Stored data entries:
▬▬▬

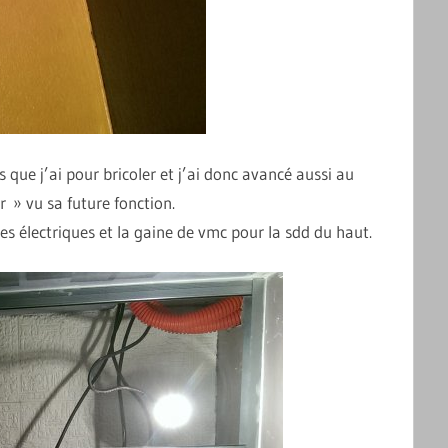
 que j’ai pour bricoler et j’ai donc avancé aussi au
r » vu sa future fonction.
bles électriques et la gaine de vmc pour la sdd du haut.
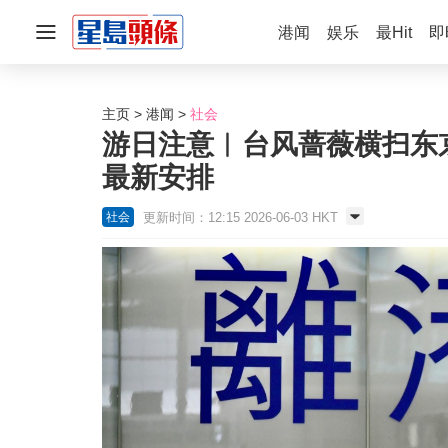
港闻
娱乐
最Hit
即
主页
港闻
社会
游日注意︱台风蔷薇横扫东京
最新安排
更新时间：12:15 2026-06-03 HKT
社会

▬▬▬

Work out how many lines of the entries hold the word "pour", and write only that figure.

• Exercise output: 2